For a presentation, I am learning about the Cantor Set and how it is homeomorphic to the p-adic numbers. I was reading section two of this paper. In it it states that the Cantor Set has a vanishing Lebesgue measure.
Wikipedia says: Given a subset ${\displaystyle E\subseteq \mathbb {R} } $, with the length of interval ${\displaystyle I=[a,b]({\text{or }}I=(a,b))} $ given by ${\displaystyle \ell (I)=b-a} $, the Lebesgue outer measure ${\displaystyle \lambda ^{*}(E)} $ is defined as
$${\displaystyle \lambda ^{*}(E)=\operatorname {inf} \left\{\sum _{k=1}^{\infty }\ell (I_{k}):{(I_{k})_{k\in \mathbb {N} }}{\text{ is a sequence of open intervals with }}E\subseteq \bigcup _{k=1}^{\infty }I_{k}\right\}} $$.
Why would this be zero for the Cantor Set?

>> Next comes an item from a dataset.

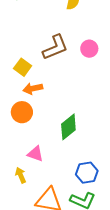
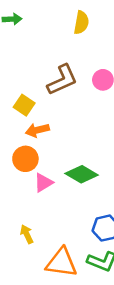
green diamond: (68, 127) -> (82, 174), turned 72
pink triangle: (35, 154) -> (43, 183), moved, turned -48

Show that the complement of the Cantor set in $[0,1]$ has measure 1. You will also have to use that the Cantor set is measurable, hence $\lambda^*([0,1]) = \lambda^*(E\cap[0,1]) + \lambda^*(E^c\cap[0,1])$, in which $E$ is the Cantor set.
What is your background on Measure Theory?